INSTRUCTIONS TO FOLLOW
Only the pictures stay out; please return all the entries below exactly as written.

INFORMATION
════════
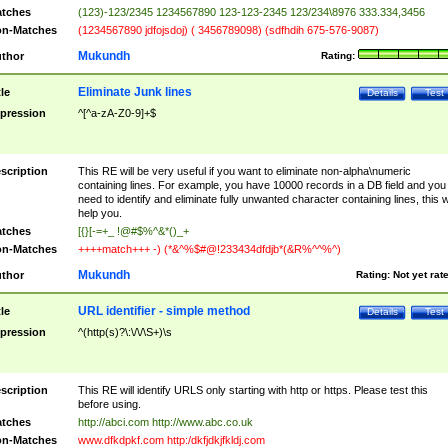
tches
(123)-123/2345 1234567890 123-123-2345 123/234\8976 333.334,3456
n-Matches
(1234567890 jdfojsdoj) ( 3456789098) (sdfhdih 675-576-9087)
Mukundh
thor
Rating:
Eliminate Junk lines
tle
Details
Test
pression
^[^a-zA-Z0-9]+$
scription
This RE will be very useful if you want to eliminate non-alpha\numeric
containing lines. For example, you have 10000 records in a DB field and you
need to identify and eliminate fully unwanted character containing lines, this wi
help you.
tches
[{}[-=+_ !@#$%^&*()_+
n-Matches
++++match+++ -) (*&^%$#@!233434dfdjb*(&R%^^%^)
Mukundh
thor
Rating:
Not yet rat
URL identifier - simple method
tle
Details
Test
pression
^(http(s)?\:\/\/\S+)\s
scription
This RE will identify URLS only starting with http or https. Please test this
before using.
tches
http://abci.com http://www.abc.co.uk
n-Matches
www.dfkdpkf.com http:/dkfjdkjfkldj.com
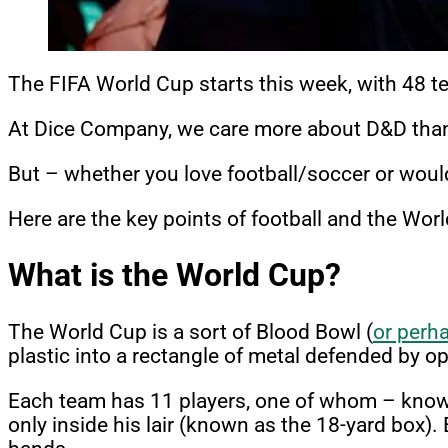
The FIFA World Cup starts this week, with 48 tea
At Dice Company, we care more about D&D than 
But – whether you love football/soccer or would
Here are the key points of football and the Wor
What is the World Cup?
The World Cup is a sort of Blood Bowl (
or perh
plastic into a rectangle of metal defended by o
Each team has 11 players, one of whom – known a
only inside his lair (known as the 18-yard box).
════════
EXPECTED ANSWER
tches
(123)-123/2345 1234567890 123-123-2345 123/234\8976 333.334,3456
n-Matches
(1234567890 jdfojsdoj) ( 3456789098) (sdfhdih 675-576-9087)
Mukundh
thor
Rating:
Eliminate Junk lines
tle
Details
Test
pression
^[^a-zA-Z0-9]+$
scription
This RE will be very useful if you want to eliminate non-alpha\numeric
containing lines. For example, you have 10000 records in a DB field and you
need to identify and eliminate fully unwanted character containing lines, this wi
help you.
tches
[{}[-=+_ !@#$%^&*()_+
n-Matches
++++match+++ -) (*&^%$#@!233434dfdjb*(&R%^^%^)
Mukundh
thor
Rating:
Not yet rat
URL identifier - simple method
tle
Details
Test
pression
^(http(s)?\:\/\/\S+)\s
scription
This RE will identify URLS only starting with http or https. Please test this
before using.
tches
http://abci.com http://www.abc.co.uk
n-Matches
www.dfkdpkf.com http:/dkfjdkjfkldj.com
The FIFA World Cup starts this week, with 48 tea
At Dice Company, we care more about D&D than 
But – whether you love football/soccer or would
Here are the key points of football and the Wor
What is the World Cup?
The World Cup is a sort of Blood Bowl (
or perh
plastic into a rectangle of metal defended by o
Each team has 11 players, one of whom – known a
only inside his lair (known as the 18-yard box).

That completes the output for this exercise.